### SUPPLIED DATA
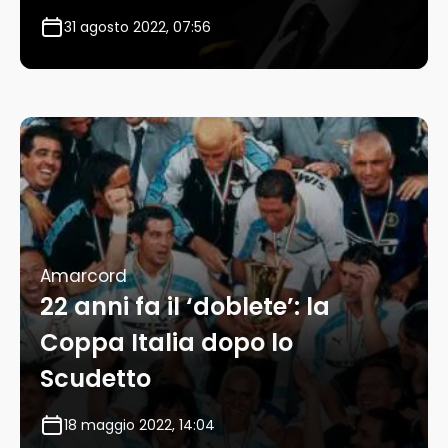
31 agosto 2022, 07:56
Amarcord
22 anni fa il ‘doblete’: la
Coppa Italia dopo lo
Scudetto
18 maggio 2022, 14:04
######
### SUPPLIED DATA
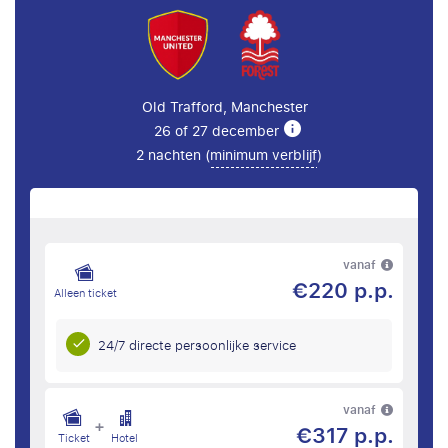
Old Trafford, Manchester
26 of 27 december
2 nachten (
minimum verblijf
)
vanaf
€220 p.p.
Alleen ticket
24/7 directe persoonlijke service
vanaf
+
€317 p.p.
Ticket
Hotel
######
### SUPPLIED DATA
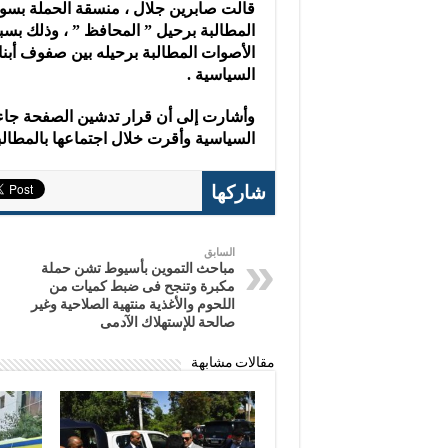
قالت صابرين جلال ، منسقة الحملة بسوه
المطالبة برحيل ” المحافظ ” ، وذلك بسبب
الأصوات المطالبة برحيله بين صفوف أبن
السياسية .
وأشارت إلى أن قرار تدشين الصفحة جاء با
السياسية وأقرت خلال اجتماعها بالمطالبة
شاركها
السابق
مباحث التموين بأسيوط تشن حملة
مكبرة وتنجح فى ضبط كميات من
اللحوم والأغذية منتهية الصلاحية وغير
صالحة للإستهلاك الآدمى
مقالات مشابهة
######
→ **EXERCISE PROMPT**
Take each line from the preceding material that contains "السياسية" and copy it.

→ **ANSWER**
السياسية .
السياسية وأقرت خلال اجتماعها بالمطالبة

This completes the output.